►

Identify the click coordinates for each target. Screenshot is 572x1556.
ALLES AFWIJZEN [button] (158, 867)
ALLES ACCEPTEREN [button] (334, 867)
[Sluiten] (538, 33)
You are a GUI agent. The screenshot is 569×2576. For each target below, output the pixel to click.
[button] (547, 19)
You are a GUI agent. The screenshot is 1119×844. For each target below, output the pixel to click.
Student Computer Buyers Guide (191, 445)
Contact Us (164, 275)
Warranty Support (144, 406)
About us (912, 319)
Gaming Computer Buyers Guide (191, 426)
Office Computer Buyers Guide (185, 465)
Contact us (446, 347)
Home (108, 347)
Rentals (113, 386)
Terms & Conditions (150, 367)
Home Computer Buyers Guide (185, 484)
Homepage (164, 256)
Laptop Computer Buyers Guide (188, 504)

◄
►

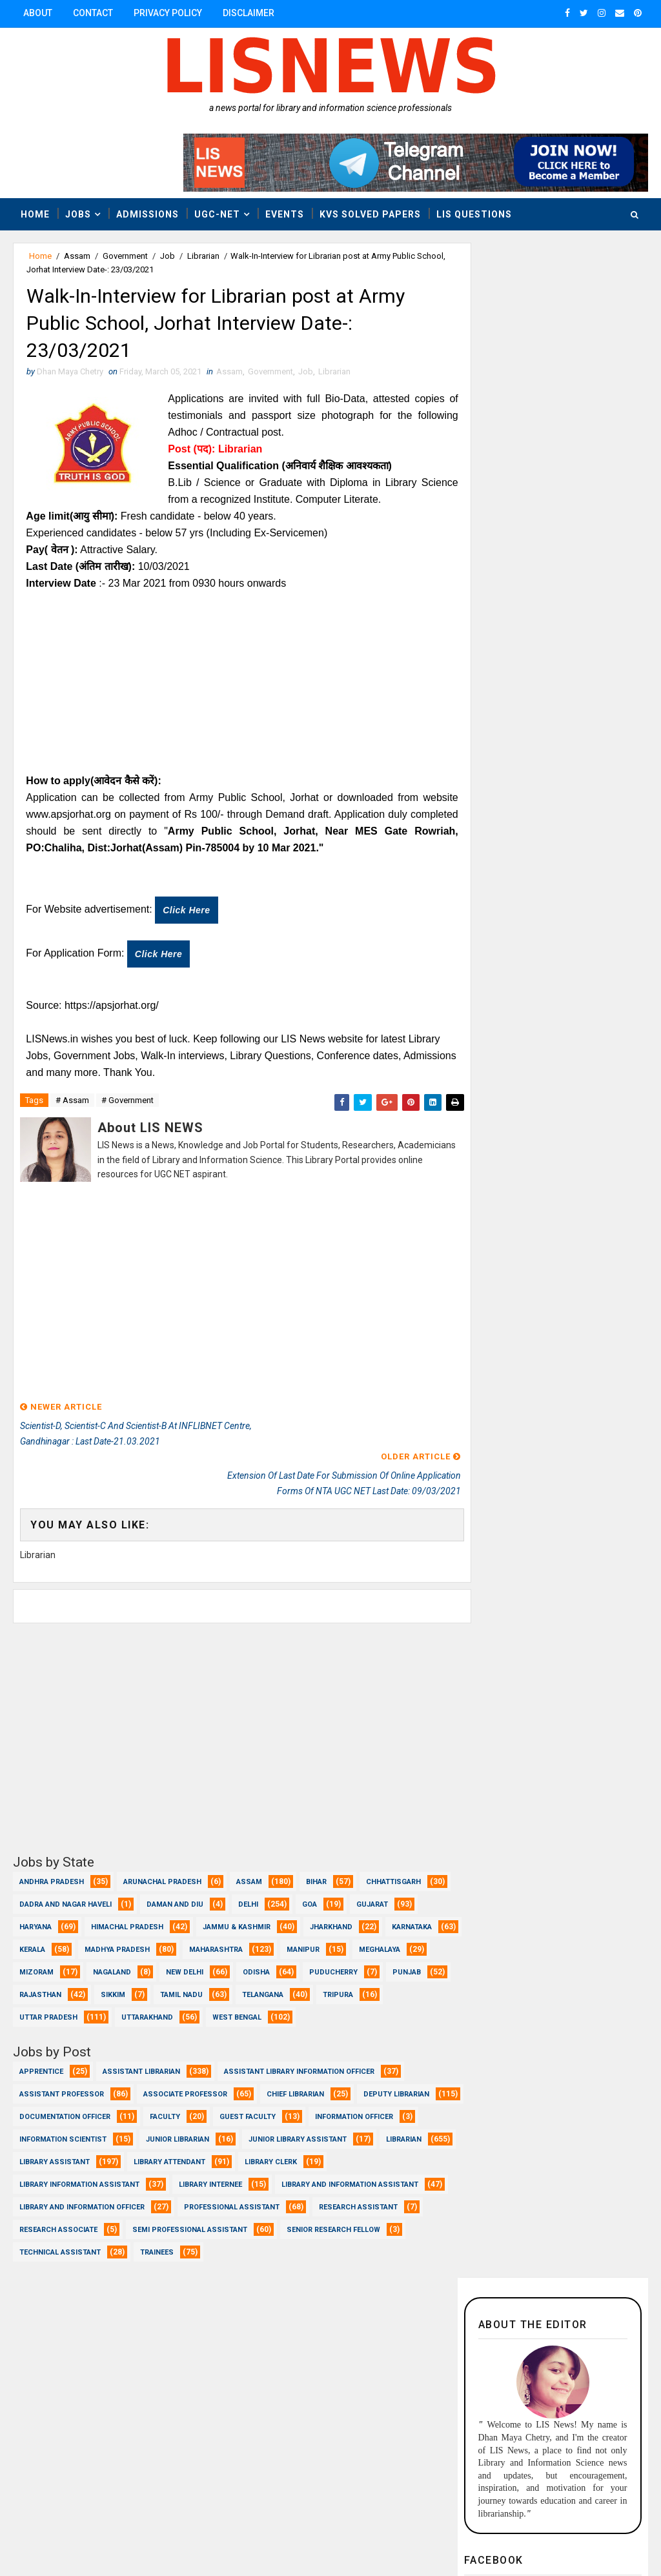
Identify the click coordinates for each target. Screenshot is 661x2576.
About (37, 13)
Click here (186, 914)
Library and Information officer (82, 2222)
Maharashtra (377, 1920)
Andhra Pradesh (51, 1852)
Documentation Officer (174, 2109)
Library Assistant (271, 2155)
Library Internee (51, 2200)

◄
►

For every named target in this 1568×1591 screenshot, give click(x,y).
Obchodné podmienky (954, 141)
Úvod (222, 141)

◄

* [WHAT THE TASK ASKS]
Find and copy each line above that includes the string "Computer".

* [EXERCISE RESULT]
Student Computer Buyers Guide (191, 445)
Gaming Computer Buyers Guide (191, 426)
Office Computer Buyers Guide (185, 465)
Home Computer Buyers Guide (185, 484)
Laptop Computer Buyers Guide (188, 504)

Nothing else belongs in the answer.